Specification first driven API development: consumer protection use-case

Lehar Oha
7 min readJan 8, 2022
https://op.europa.eu/documents/2448002/2579167/consumer+rights/

Introduction

One day I was approached by a close person … she had a poor consumer experience … e-commerce company did not deliver goods according to the “contract” … 😞

Based on Estonian Consumer Protection and Technical Regulatory Authority consumer can issue a claim (to merchant or service provider) if there is a defect in the purchased goods or if customer is not satisfied with the purchased service. If parties cannot reach an agreement, then consumer can escalate the issue and bring it to the Consumer Disputes Committee to settle national disputes (final step before going to the court).

By knowing about my data science interest she (stakeholder going forward) was asking if we could develop a software system which could help out with KYM (Know Your Merchant) due diligence and better manage risks for further potential issues, additionally if still bumping into such issues, then estimate claim success in Consumer Disputes Committee (meaning having decision in favor of a consumer).

Solution requirements

Since stakeholder has adequate IT knowledge, then we were discussing that solution should be exposed as service.

In more specific stakeholder had following general requirements:

  • It should be a exposed via web/HTTPS API interface, hosted in trustworthy cloud computing platform (like MS Azure)
  • API should be private with proper authentication and authorization
  • API will be consumed by other application (stakeholder will build her own dashboard etc. based on it)
  • Payloads should be JSON only
  • Request response time < 1 sec

Then problem domain specific requirements for Know Your Merchant(KYM):

  • For company “X” has there been a claim reviewed by Consumer Disputes Committee (CDC) and how many times in favor of the consumer :
    - must support search by company name (including fuzzy matching, meaning “AS Lehar” and “Lehar AS” should be treated the same)
    - must support optionally search by corporate number (EE issued)
  • Is company “X” in a blacklist (lands there if has not filled CDC decision after a 30 days)
  • Should be build on top of data in black list and CDC claim register of decisions

And finally problem domain specific requirements for claim success estimation:

  • Based on CDC PDF files circumstances section texts (written in 3rd person sense) and final decision (“in favor of consumer” or “detriment of the consumer”) build a binary text classifier
  • Optionally allow classifier to take in merchant viewpoint text (input texts pooled together then)
  • Use classifier to estimate potential claim success (from consumer perspective) in committee meeting, return success probability

Specification first driven development 📃

In specification driven development we define APIs first in standard(ized) specification language, generally as JSON or YAML, it’s done before starting coding the implementation in some programming language (later is called code first approach vs API-spec-documentation first). In API first approach we are taking the problem domain (business logic) and crating a description of it and this can be then in future implemented as a software solution.

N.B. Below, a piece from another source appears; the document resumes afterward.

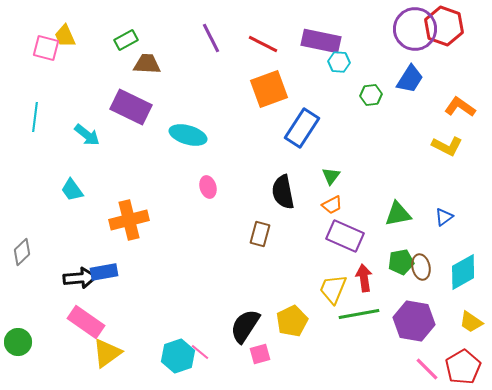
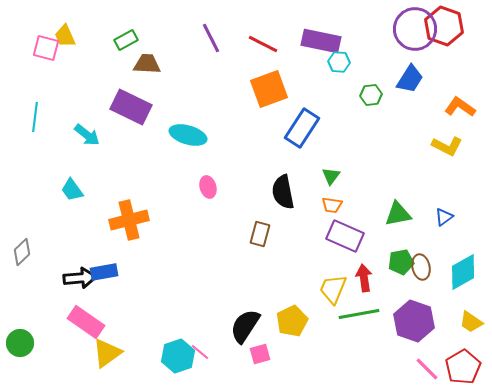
orange trapezoid at (332, 205): rotated 35 degrees clockwise
purple hexagon at (414, 321): rotated 9 degrees clockwise
green circle at (18, 342): moved 2 px right, 1 px down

In our case we’ll use OpenAPI (historically knows also as Swagger) standard as a API specification language.

By starting with specification first we can name several benefits:

  • for involved parties enables to think things more through and get to know problem domain better, also less room for assumptions not holding in reality
  • all involved parties in sync and aligned (potential communication booster), all follow the same common contract and will be part of it’s iterative evolution
  • communication and iteration will probably lead to more easy to use and robust API
  • it can save resources, since it can be “costly” to build via code first way
  • with helper tools it’s possible to generate application code from specification (may help with coding errors also) and consumers can start testing the API mock out (less lead time)
  • stable API interface should gives us option to write entire backend by using some other technology (for stakeholder it does not matter how it’s done, they just know what they need)
  • since documentation is often last thing developers do, then such documentation driven development helps out with that
  • this could even lead to some cost (cloud related) savings and potentially be more compliant with potential GDPR issues

The above does not mean that we should be religious about specification first development, in practice it can go both or even hybrid ways.

Initial OpenAPI specification

Now will focus on describing what routes, parameters, payloads and which responses our API will produce.

When writing OpenAPI specification in VSCode (IDE we use) it’s good to install OpenAPI (Swagger) Editior extension, this provides SwaggerUI preview, linting, static security analysis and much more.

VSCode extension to work with OpenAPI spec.

To start off in VSCode press “Ctrl+Shift+P” and select “Create new OpenAPI v3.0 file (YAML)”, this creates initial template for us (note that it’s also option to write OpenAPI spec. in JSON, but for us YAML seems more human).

After that we see the following template:

OpenAPI spec. template in VSCode

We can see that specification is dividend into sections, each composed of specific object(s), to name a few:

  • info: this is about the API metadata, like API description, support contacts etc.
  • servers: this specifies URLs where API will be available.
  • paths: this is the meat of the API, it defines the client facing interface, like what endpoints are provided, what requests it can take in and by what schema to respond back.
  • components: this block holds various schemas for the specification, those can be referenced inside spec. file, like a reusable assets.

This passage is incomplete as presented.